И молчала она, наверное, оттого, что очень много говорил ее муж.

— Кумыс пьете? — спросил Голявкин.

— Да. По литру…

— Молодцом! Имейте в виду: снимает температуру, укрепляет нервную систему, улучшает пищеварение, стабилизирует сон, поднимает общее настроение. («Ого! Насчет настроения раньше не было!» — отметил я себе.) Смотрите, я пью. — Он отстранил ладонь, чтобы хлопнуть ею себя по животу, однако не смог: жена перехватила его руку, спокойно сказала:

— Артемий, может, о другом поговоришь?

— Да, вот! — обрадовался Голявкин. — Вот сейчас мы с ней спорили… Вам тоже полезно послушать, тем более… Мы о методах лечения. Я категорически против оперативного вмешательства. Это — калек выпускать из санатория. Представьте, пять-шесть ребер выломают из-за дырки в легком, и ходи — гуляй.
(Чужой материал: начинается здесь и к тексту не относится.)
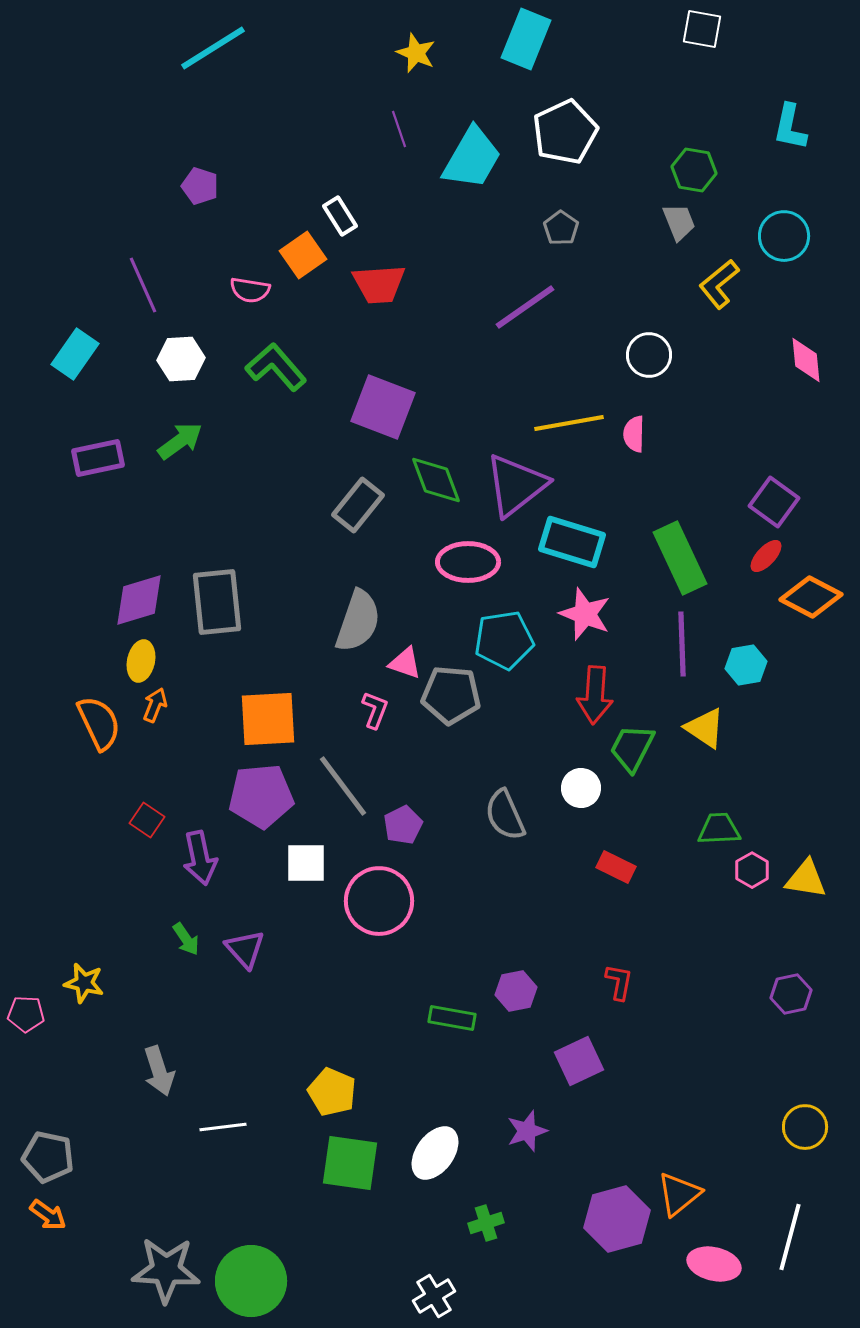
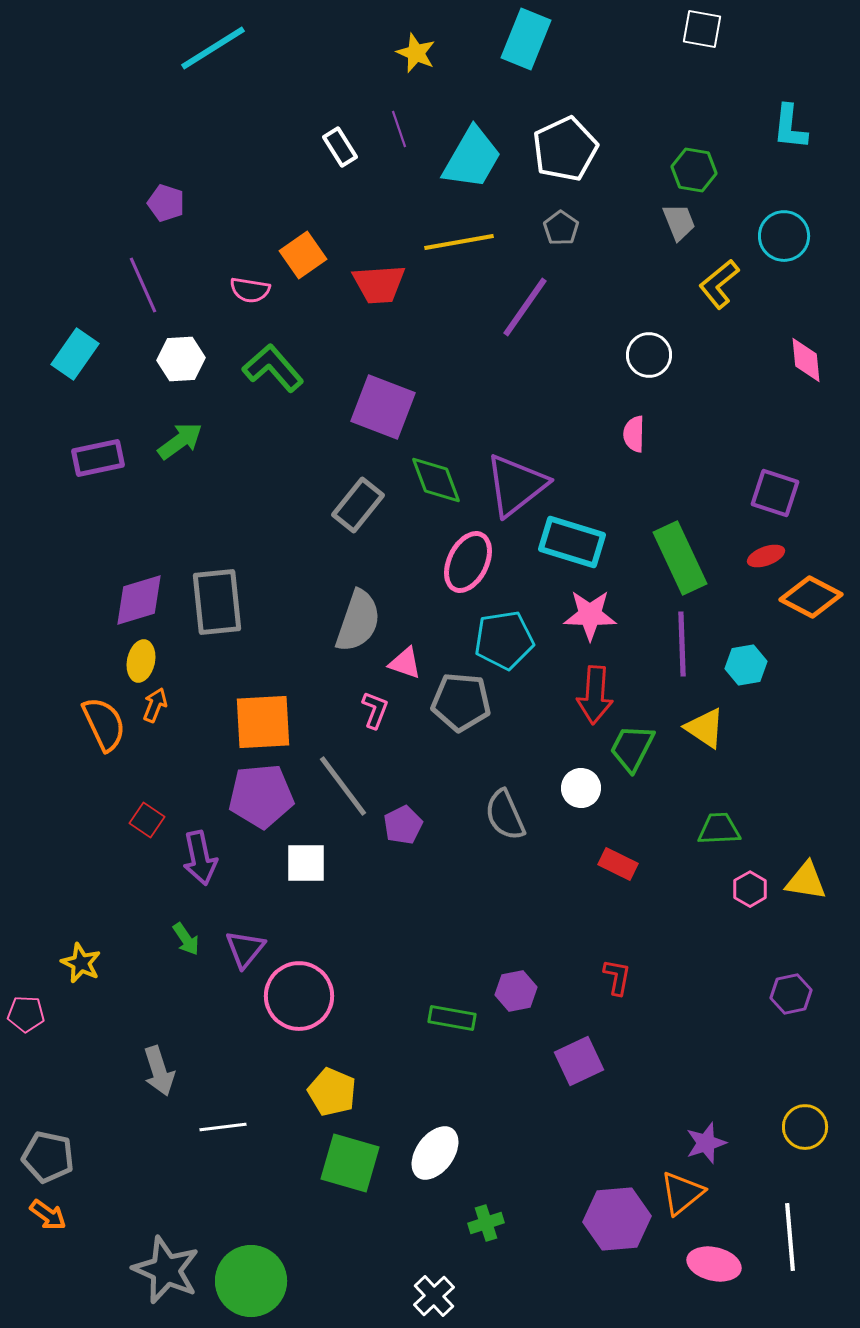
cyan L-shape at (790, 127): rotated 6 degrees counterclockwise
white pentagon at (565, 132): moved 17 px down
purple pentagon at (200, 186): moved 34 px left, 17 px down
white rectangle at (340, 216): moved 69 px up
purple line at (525, 307): rotated 20 degrees counterclockwise
green L-shape at (276, 367): moved 3 px left, 1 px down
yellow line at (569, 423): moved 110 px left, 181 px up
purple square at (774, 502): moved 1 px right, 9 px up; rotated 18 degrees counterclockwise
red ellipse at (766, 556): rotated 27 degrees clockwise
pink ellipse at (468, 562): rotated 64 degrees counterclockwise
pink star at (585, 614): moved 5 px right, 1 px down; rotated 20 degrees counterclockwise
gray pentagon at (451, 695): moved 10 px right, 7 px down
orange square at (268, 719): moved 5 px left, 3 px down
orange semicircle at (99, 723): moved 5 px right, 1 px down
red rectangle at (616, 867): moved 2 px right, 3 px up
pink hexagon at (752, 870): moved 2 px left, 19 px down
yellow triangle at (806, 879): moved 2 px down
pink circle at (379, 901): moved 80 px left, 95 px down
purple triangle at (245, 949): rotated 21 degrees clockwise
red L-shape at (619, 982): moved 2 px left, 5 px up
yellow star at (84, 983): moved 3 px left, 20 px up; rotated 12 degrees clockwise
purple star at (527, 1131): moved 179 px right, 12 px down
green square at (350, 1163): rotated 8 degrees clockwise
orange triangle at (679, 1194): moved 3 px right, 1 px up
purple hexagon at (617, 1219): rotated 10 degrees clockwise
white line at (790, 1237): rotated 20 degrees counterclockwise
gray star at (166, 1270): rotated 20 degrees clockwise
white cross at (434, 1296): rotated 12 degrees counterclockwise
Кособоким. А бывает, и все двенадцать подпилят. Я категорически против. Еще древние римляне умели лечить туберкулез, между прочим, не калеча людей. Как, спросите? Многие секреты потеряны, но мы догадываемся, да и опыт нам подсказывает. Главное: ППВК — как я называло: питание, покой, воздух, кумыс. Если прибавить к этому еще одно П — препараты — паск, фтивазид, стрептомицин, — метод получает законченную форму. Каверны можно лечить! Все дело в сроках, в режиме. Конечно, больной дороже будет обходиться, зато каких людей мы будем выписывать — хоть сразу под ружье. Взять, к примеру, вас. Вторая группа при самом лучшем исходе обес…

— Артемий!.. — грустно перебила жена, глядя сквозь сосны на белое свечение реки.
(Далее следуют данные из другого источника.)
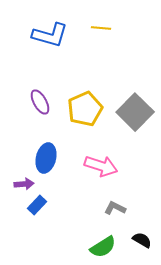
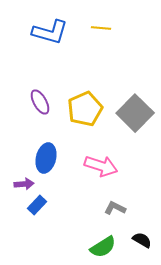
blue L-shape: moved 3 px up
gray square: moved 1 px down
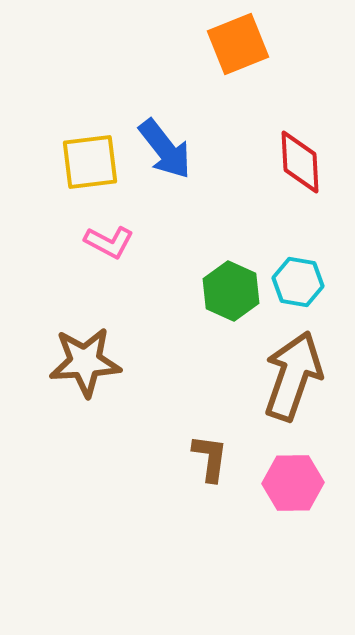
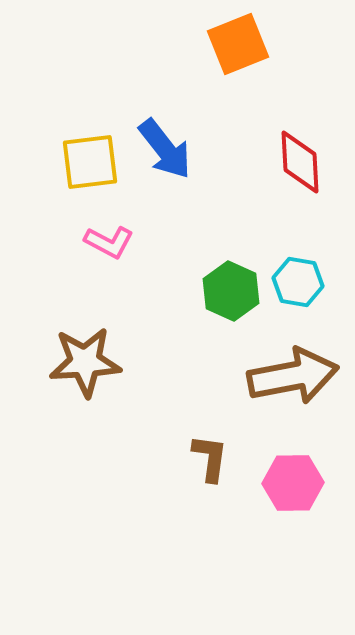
brown arrow: rotated 60 degrees clockwise
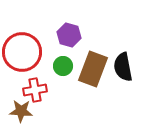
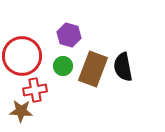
red circle: moved 4 px down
— Хорошо, хорошо. Я не о том. — Голявкин отер платочком красные, распаренные щеки, лоб, лысину. — Вы человек молодой. Ждать, томиться, соблюдать режим не захотите. Вам — раз — и чтобы позабыть о БК. Костей своих не жалко. Дело ваше. Я не о том. О принципе! Я категорически против, буду бороться. Я докажу Сухломину, всем другим, кто его слепо поддерживает: не режьте людей, мы будем целых лечить. Я пишу диссертацию, Сухломин тоже пишет. Посмотрим, кто кого! — Голявкпи приблизил ко мне пышущее жаром лицо. — Запомните: хирурги еще пока будут сильны, и не год, не два… Пока жизнь трудная, препаратов мало. После вымрут, как ископаемые динозавры…

— Артемий, довольно! — сказала жена и взяла Голявкина под локоть. Он послушно поднялся, протянул мне пухлую белую ладонь.

— Успеха, голубчик. А кумыс пейте. Я создам когда-нибудь лечебницу «Голявкин и К°» — Голявкин и кумыс. Самых дохлых буду отпаивать.

Они пошли плечом к плечу два антипода, два непохожих человека, как-то сумевших встретиться в безмерной неразберихе жизни, чтобы уравновешивать друг друга. А может быть, и на беду друг другу. У них нет детей, и красивая диетсестра никогда не улыбается, — будто раз и навсегда ее такой сотворили. Не уничтожились ли они взаимно?